Applications of plasmonic oligomers, metamaterials, and nanoantennas
Harald Giessen
4th Physics Institute, University of Stuttgart, Pfaffenwaldring 57, D-70569 Stuttgart, Germany
Email: giessen@physik.uni-stuttgart.de
We present an overview of 2D and 3D plasmonic oligomers [1], metamaterials, and nanoantennas
which are utilized for different purposes. Stacked 3D metamaterials can be used as perfect absorbers,
which give angle and polarization independent absorption beyond 90% in the visible and near-infrared
region [2]. Utilizing transition metals as well as plasmonic induced transparency schemes [3], the
application of sensors for liquids and gases becomes feasible [4]. Cavity enhancement allows for
tailoring the spectral resonances of plasmonic systems and results in very high figures of merit for the
sensor schemes [5,6]. Arranging plasmonic substructures in 3D geometries, chirality can result as
optical property [7]. Using this method allows for the construction of novel broadband circular
polarizers with large angle acceptance angles.

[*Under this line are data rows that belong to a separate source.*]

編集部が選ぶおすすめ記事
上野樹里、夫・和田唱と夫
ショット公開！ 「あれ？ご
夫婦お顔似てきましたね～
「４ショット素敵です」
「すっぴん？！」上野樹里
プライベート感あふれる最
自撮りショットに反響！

Nanoantennas can aid the sensing and nonlinear
properties of plasmonic nanostructures as well. We are going to discuss applications in this area as
well.
References
[1] Transition from isolated to collective modes in plasmonic oligomers
M. Hentschel, M. Saliba, R. Vogelgesang, H. Giessen, A. P. Alivisatos, and N. Liu
Nano Lett. 10, 2721 (2010).
[2] Infrared perfect absorber and its application as plasmonic sensor
N. Liu, M. Mesch, T. Weiss, M. Hentschel, and H. Giessen
Nano Lett. 10, 2342 (2010).
[3] Planar metamaterial analog of electromagnetically induced transparency for plasmonic sensing
N. Liu, T. Weiss, M. Mesch, L. Langguth, U. Eigenthaler, M. Hirscher, C. Sönnichsen, and H. Giessen
Nano Lett. 10, 1103 (2010).
[4] Hydrogen sensor based on metallic photonic crystal slabs
D. Nau, A. Seidel, R.B. Orzekowsky, S.-H. Lee, S. Deb, and H. Giessen
Opt. Lett. 35, 3150 (2010).
[5] Cavity plasmonics: Large normal mode splitting of electric and magnetic particle plasmons induced by a photonic microcavity
R. Ameling and H. Giessen
Nano Lett. 10, 4394 (2010).
[6] Cavity-enhanced localized plasmon resonance sensing
R. Ameling, L. Langguth, M. Hentschel, M. Mesch, P. V. Braun, and H. Giessen
Appl. Phys. Lett. 97, 253116 (2011).
[7] Coupling effects in optical metamaterials
N. Liu and H. Giessen
Angew. Chemie Int. Ed. 49, 9838 (2010).